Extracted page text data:
Content starts

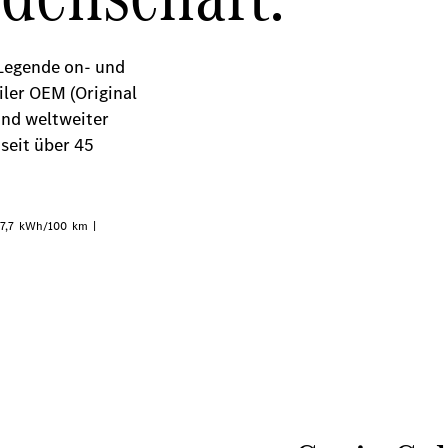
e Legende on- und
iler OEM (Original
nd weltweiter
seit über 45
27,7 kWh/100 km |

Content ends
Content starts

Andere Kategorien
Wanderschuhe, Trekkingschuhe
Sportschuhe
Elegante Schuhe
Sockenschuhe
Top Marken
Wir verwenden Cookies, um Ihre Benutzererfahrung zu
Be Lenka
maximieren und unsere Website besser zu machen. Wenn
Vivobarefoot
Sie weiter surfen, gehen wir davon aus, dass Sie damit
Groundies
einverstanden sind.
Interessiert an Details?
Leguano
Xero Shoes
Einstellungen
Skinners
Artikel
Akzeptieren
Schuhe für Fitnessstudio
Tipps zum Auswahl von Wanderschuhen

Content ends
Content starts

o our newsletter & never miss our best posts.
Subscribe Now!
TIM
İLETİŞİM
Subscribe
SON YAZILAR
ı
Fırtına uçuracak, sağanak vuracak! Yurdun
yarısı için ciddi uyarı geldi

Content ends

Exercise objective — Look above for the line holding "e Legende on- und", then set down exactly that line and every line after it up to and including the line holding "27,7 kWh/100 km |", with nothing else.

Output below —
e Legende on- und
iler OEM (Original
nd weltweiter
seit über 45
27,7 kWh/100 km |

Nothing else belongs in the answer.